● EXERCISE AIM: Check each line of the entries. Copy the ones that contain the string "Platz".

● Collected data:
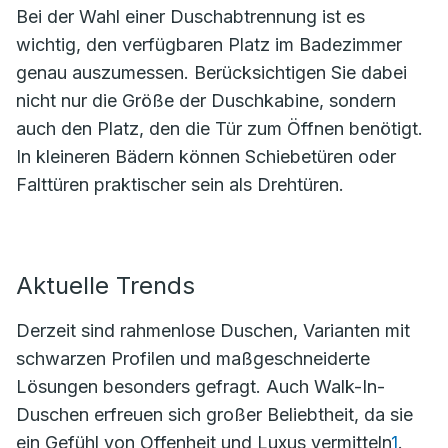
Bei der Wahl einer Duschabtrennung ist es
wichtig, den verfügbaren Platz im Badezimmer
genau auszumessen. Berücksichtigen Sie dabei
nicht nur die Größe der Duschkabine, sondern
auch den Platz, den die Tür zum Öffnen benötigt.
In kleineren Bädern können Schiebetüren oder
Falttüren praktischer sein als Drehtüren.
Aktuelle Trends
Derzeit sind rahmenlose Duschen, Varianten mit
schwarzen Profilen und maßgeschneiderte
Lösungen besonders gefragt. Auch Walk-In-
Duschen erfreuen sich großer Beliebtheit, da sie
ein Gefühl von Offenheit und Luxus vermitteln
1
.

...

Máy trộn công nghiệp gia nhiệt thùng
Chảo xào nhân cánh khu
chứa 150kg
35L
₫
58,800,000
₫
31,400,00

● RESULT:
wichtig, den verfügbaren Platz im Badezimmer
auch den Platz, den die Tür zum Öffnen benötigt.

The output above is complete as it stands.